Op grond van artikel 5 van Uitvoeringsbesluit (EU) 2018/1493 heeft Hongarije de Commissie, samen met het verzoek om verlenging, een verslag met daarin ook een evaluatie van het percentage van de aftrekbeperking voorgelegd. Op basis van actuele gegevens, te weten ervaringen met belastingcontroles en statistische gegevens over het privégebruik van personenauto’s, bevestigt Hongarije in het verzoek om verlenging dat de beperking van 50 % nog altijd gerechtvaardigd en passend is.

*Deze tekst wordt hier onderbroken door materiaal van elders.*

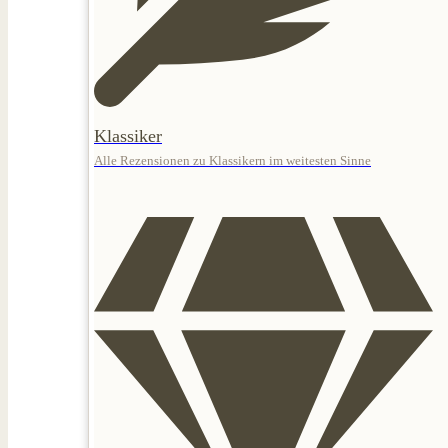
Klassiker
Alle Rezensionen zu Klassikern im weitesten Sinne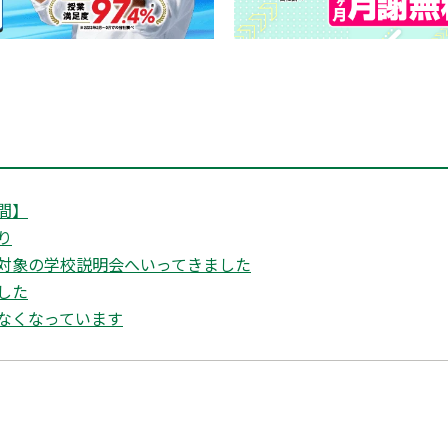
間】
り
対象の学校説明会へいってきました
した
なくなっています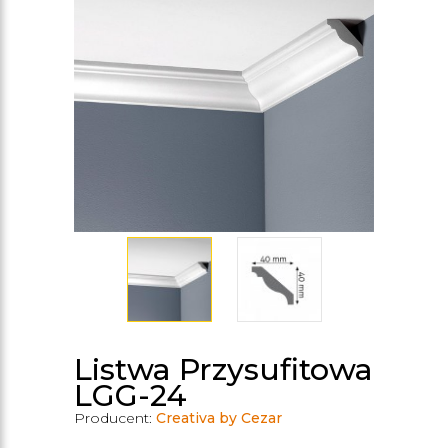
Listwa Przysufitowa
LGG-24
Producent:
Creativa by Cezar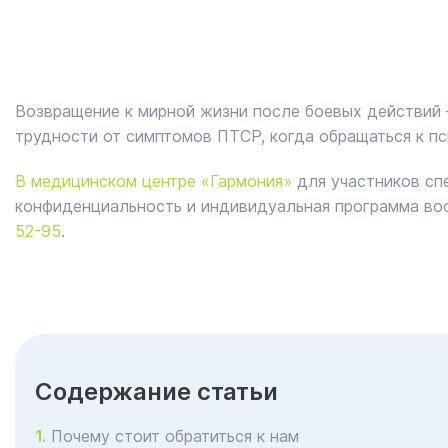
Возвращение к мирной жизни после боевых действий 
трудности от симптомов ПТСР, когда обращаться к пси
В медицинском центре «Гармония»
для участников сп
конфиденциальность и индивидуальная программа во
52-95
.
Cодержание статьи
Почему стоит обратиться к нам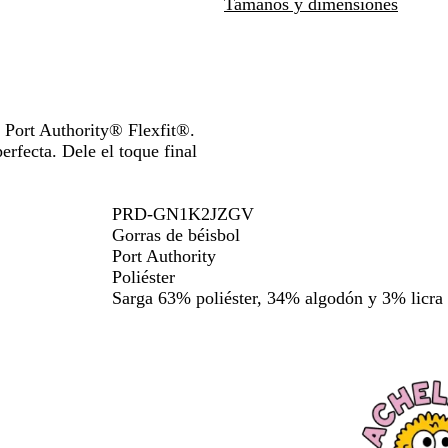
de
de
Tamaños y dimensiones
s
las
las
echas
flechas
flechas
ra
para
para
rastrar
arrastrar
arrastrar
a Port Authority® Flexfit®.
erfecta. Dele el toque final
PRD-GN1K2JZGV
Gorras de béisbol
Port Authority
Poliéster
Sarga 63% poliéster, 34% algodón y 3% licra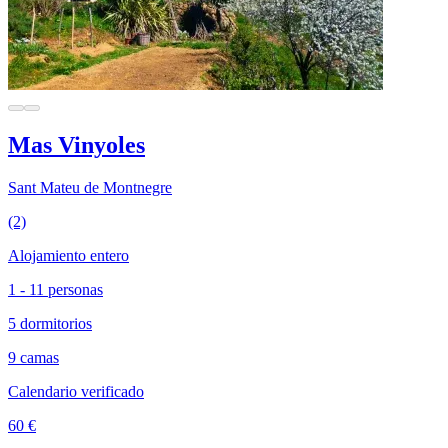
Mas Vinyoles
Sant Mateu de Montnegre
(2)
Alojamiento entero
1 - 11 personas
5 dormitorios
9 camas
Calendario verificado
60 €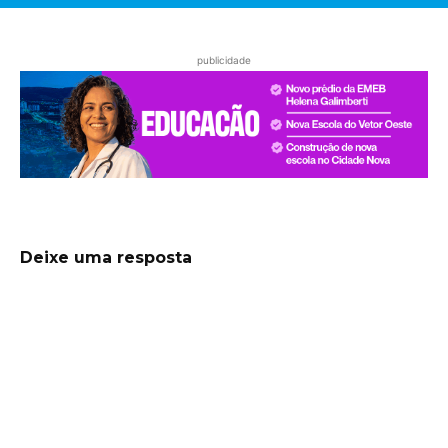
publicidade
Deixe uma resposta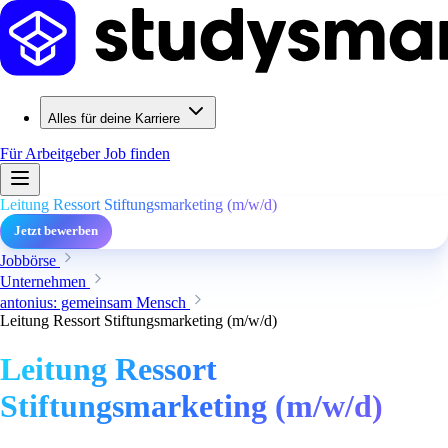
Alles für deine Karriere
Für Arbeitgeber
Job finden
Leitung Ressort Stiftungsmarketing (m/w/d)
Jetzt bewerben
Jobbörse
Unternehmen
antonius: gemeinsam Mensch
Leitung Ressort Stiftungsmarketing (m/w/d)
Leitung Ressort
Stiftungsmarketing (m/w/d)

Bovendien heeft de bijzondere maatregel, doordat daarmee de inning van de btw wordt vereenvoudigd, de administratieve lasten voor bedrijven en belastingautoriteiten bovendien effectief verlaagd. Tegelijkertijd wordt belastingfraude door onjuiste administratie voorkomen. Hongarije moet derhalve worden gemachtigd de bijzondere maatregel te blijven toepassen.

(5)

De verlenging van de bijzondere maatregel moet in de tijd worden beperkt, zodat de effectiviteit ervan en de toepasselijkheid van het tarief kunnen worden geëvalueerd. Hongarije moet derhalve worden gemachtigd de bijzondere maatregel gedurende een beperkte periode te blijven toepassen, meer bepaald tot en met 31 december 2024.

(6)

Indien Hongarije een verlenging van de machtiging na 2024 nodig acht, moet het de Commissie uiterlijk 31 maart 2024, samen met het verzoek om verlenging, een verslag voorleggen met daarin ook een evaluatie van het toegepaste percentage.

(7)

De bijzondere maatregel zal geen noemenswaardige invloed hebben op de totale belastingopbrengst in het stadium van het eindverbruik en geen negatieve gevolgen hebben voor de eigen middelen van de Unie uit de btw.

(8)

Uitvoeringsbesluit (EU) 2018/1493 moet daarom dienovereenkomstig worden gewijzigd,

HEEFT HET VOLGENDE BESLUIT VASTGESTELD:

Artikel 1

Artikel 5 van Uitvoeringsbesluit (EU) 2018/1493 wordt vervangen door:

“Artikel 5

Dit besluit is van toepassing met ingang van 1 januari 2019 tot en met 31 december 2024.

Een verzoek om verlenging van de bij dit besluit verleende machtiging wordt uiterlijk op 31 maart 2024 aan de Commissie voorgelegd, samen met een verslag met daarin ook een evaluatie van het in artikel 1 vastgestelde percentage.”.

Artikel 2

Dit besluit wordt van kracht op de datum van kennisgeving.

Artikel 3

Dit besluit is gericht tot Hongarije.

Gedaan te Luxemburg, 5 oktober 2021.

Voor de Raad

De voorzitter

A. ŠIRCELJ


(1)   PB L 347 van 11.12.2006, blz. 1.

(2)  Uitvoeringsbesluit (EU) 2018/1493 van de Raad van 2 oktober 2018 waarbij Hongarije wordt gemachtigd een bijzondere maatregel toe te passen die afwijkt van artikel 26, lid 1, onder a), en de artikelen 168 en 168 bis van Richtlijn 2006/112/EG betreffende het gemeenschappelijke stelsel van belasting over de toegevoegde waarde (PB L 252 van 8.10.2018, blz. 44).